Mar 08, 2009 21:00
The Asshole's Guide to Passing the FE Exam
(or, How I Didn't Spend My Summer)
So you've decided to take the FE exam. Good for you. This is what you need to do to get ready in the months leading up to it.
Don't study
At all. Don't look at any of your notes from the last four years, don't pay for the ridiculously overpriced study materials, and definitely don't spend every evening the week before it cramming. This isn't a hard rule, though: if you feel you absolutely must study, go ahead and bring the supplied reference handbook with you to a restaurant and idly leaf through it while waiting for your food. Once. Two months before the exam.
Get a black belt in Search Fu
There is an art to finding exactly what you want. Learn how to use an index if you can't already. There will be four or five questions that are literally copied word for word from the reference book. For example, "Q: The transfer function of an inductor is...?" and on page 219 of the reference you have a little blurb on inductors and it says, "The transfer function of an inductor is ..." and it gives you the goddamn transfer function. A quarter of the rest will just be using a formula from the handbook. There's no reason you shouldn't be able to answer those questions. Related to this...
Read Wikipedia
Go to a random sciencey article, for example, the one on Maxwell's equations. Blindly follow links. If you leave science, you've gone too far. Ideally, you should have twenty-something tabs open and learn just enough to be dangerous. Do this every couple of nights, or whenever you have a free hour. The big thing here is to get to the point where you'll know you've seen a concept before, and hopefully know the sorts of things you can look for to find it again. If you happen to pick up Lebesgue integration or some trivia about block copolymers, so much the better.
Don't buy a calculator
You might feel the urge to buy a calculator so you can have a calculator for the exam. Resist that temptation. If necessary, rationalize it by deciding that list of allowed models is so short as to be retarded and that you're not going to spend however many dollars getting a crippled hunk of plastic that you'll use once and throw away in disgust because frankly you'd rather bite off your fingers than go back to doing calculations on anything other than a decent computer or maybe your remaining fingers.
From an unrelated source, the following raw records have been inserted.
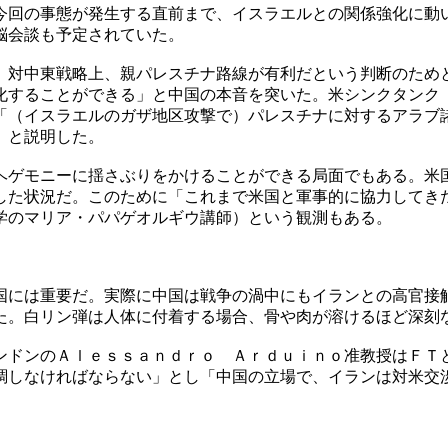
今回の事態が発生する直前まで、イスラエルとの関係強化に動
脳会談も予定されていた。
。対中東戦略上、親パレスチナ路線が有利だという判断のため
化することができる」と中国の本音を突いた。米シンクタンク
「（イスラエルのガザ地区攻撃で）パレスチナに対するアラブ
」と説明した。
ヘゲモニーに揺さぶりをかけることができる局面でもある。米
した状況だ。このために「これまで米国と軍事的に協力してき
学のマリア・パパゲオルギウ講師）という観測もある。
国には重要だ。実際に中国は戦争の渦中にもイランとの高官接
た。白リン弾は人体に付着する場合、骨や肉が溶けるほど深刻
ンドンのＡｌｅｓｓａｎｄｒｏ Ａｒｄｕｉｎｏ准教授はＦＴ
調しなければならない」とし「中国の立場で、イランは対米交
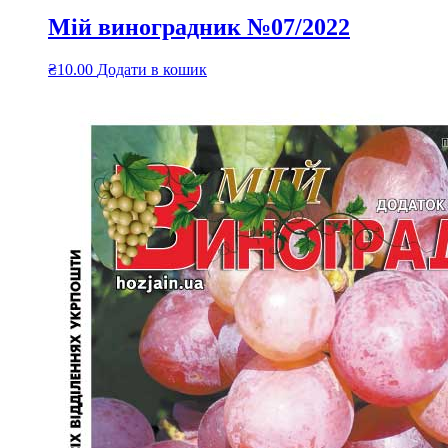
Мій виноградник №07/2022
₴
10.00
Додати в кошик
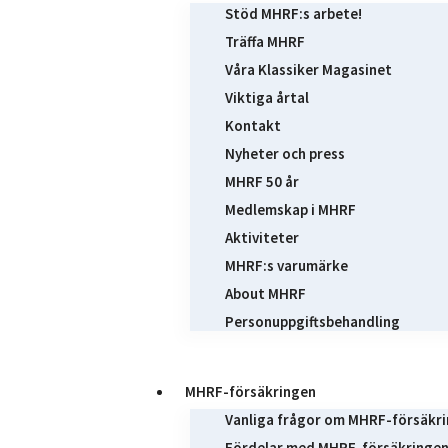
Stöd MHRF:s arbete!
Träffa MHRF
Våra Klassiker Magasinet
Viktiga årtal
Kontakt
Nyheter och press
MHRF 50 år
Medlemskap i MHRF
Aktiviteter
MHRF:s varumärke
About MHRF
Personuppgiftsbehandling
MHRF-försäkringen
Vanliga frågor om MHRF-försäkr
Fördelar med MHRF-försäkringe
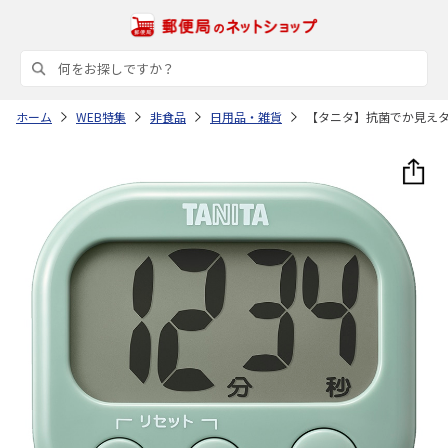
ホーム
WEB特集
非食品
日用品・雑貨
【タニタ】抗菌でか見え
So you've waited, studied (hah!), and prepared; you've done all you could and it's finally test day. If you follow these simple steps, you have a better than average chance of being me. I passed, so that's not necessarily a bad thing.
Don't bring a calculator
Do all of the math in your head and (for long division and square roots) on a sheet of paper. On the questions that you have to do any math at all (about two thirds), most of the time if you can get within an order of magnitude of the real value, you'll be able to answer the question. The rest, you only need to be within 10%. And if you can't get within 10% using your brain then I hope you're pretty.
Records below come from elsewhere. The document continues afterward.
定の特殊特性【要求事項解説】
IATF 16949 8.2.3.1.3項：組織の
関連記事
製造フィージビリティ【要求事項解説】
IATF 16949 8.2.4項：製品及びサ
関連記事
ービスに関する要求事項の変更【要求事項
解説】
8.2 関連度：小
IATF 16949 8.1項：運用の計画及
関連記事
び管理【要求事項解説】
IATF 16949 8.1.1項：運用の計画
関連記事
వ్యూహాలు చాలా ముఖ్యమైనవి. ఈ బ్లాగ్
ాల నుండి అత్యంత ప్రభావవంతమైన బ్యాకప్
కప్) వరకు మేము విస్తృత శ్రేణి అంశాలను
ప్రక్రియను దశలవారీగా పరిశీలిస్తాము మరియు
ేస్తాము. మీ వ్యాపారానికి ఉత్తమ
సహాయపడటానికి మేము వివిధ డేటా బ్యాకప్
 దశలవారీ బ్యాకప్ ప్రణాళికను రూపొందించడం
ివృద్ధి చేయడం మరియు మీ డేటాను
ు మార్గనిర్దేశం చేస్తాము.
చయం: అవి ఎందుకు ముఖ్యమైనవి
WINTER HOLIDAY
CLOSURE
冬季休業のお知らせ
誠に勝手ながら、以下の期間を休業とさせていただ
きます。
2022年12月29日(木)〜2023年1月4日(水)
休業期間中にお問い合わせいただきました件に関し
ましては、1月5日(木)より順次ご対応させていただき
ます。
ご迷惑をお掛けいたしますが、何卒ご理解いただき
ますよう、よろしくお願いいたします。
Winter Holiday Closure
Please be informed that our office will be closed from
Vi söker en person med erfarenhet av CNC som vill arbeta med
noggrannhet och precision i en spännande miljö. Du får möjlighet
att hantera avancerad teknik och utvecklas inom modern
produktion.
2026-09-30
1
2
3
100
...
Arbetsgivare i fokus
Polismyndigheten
If people ask, you might want to make something up about having forgotten it so they don't think you're a stupid crazy asshole but they probably will anyway and most likely have for years.
Don't eat lunch
Make absolutely sure you go somewhere that there is apparently no food to be bought because they're closed or some bullshit. I hear that this time there will be food provided, so this might not apply.
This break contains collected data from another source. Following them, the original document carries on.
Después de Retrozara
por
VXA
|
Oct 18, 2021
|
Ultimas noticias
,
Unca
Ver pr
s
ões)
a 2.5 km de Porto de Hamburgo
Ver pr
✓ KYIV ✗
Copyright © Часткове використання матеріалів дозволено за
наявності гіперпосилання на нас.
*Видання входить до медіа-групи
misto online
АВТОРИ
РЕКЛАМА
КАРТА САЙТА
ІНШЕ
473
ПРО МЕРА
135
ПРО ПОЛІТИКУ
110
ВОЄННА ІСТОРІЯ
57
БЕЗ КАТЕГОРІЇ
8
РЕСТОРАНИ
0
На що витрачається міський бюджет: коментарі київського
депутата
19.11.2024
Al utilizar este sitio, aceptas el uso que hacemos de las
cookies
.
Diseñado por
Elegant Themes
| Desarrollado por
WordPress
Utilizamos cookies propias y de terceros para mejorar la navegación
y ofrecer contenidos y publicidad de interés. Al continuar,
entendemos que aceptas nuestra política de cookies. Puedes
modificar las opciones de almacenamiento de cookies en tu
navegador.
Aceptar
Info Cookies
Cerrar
Take a few minutes to kill time
Every few problems, stop and try to figure out how the test writers got the other four obviously wrong answers and wonder how many of your peers are chumps who routinely mix up addition and subtraction. Sneer a little. Let insecurity creep in. Wonder if it could be you who is the chump. Get your results back months later and realize that, no, it's them.
Do the other tests
If your major is, say, Chemical Engineering, spend the first forty minutes or so of the second half doing parts of the Electrical, Mechanical, and Industrial Engineering tests. Then get bored and start doing your test for real, even if you're fairly sure you could pass those other ones, you know, as a joke. Finish about 10 minutes ahead of time. Think about having sex with the girl next to you until you notice she's from DelTech; reassert your philosophy of not sticking your dick in stupid.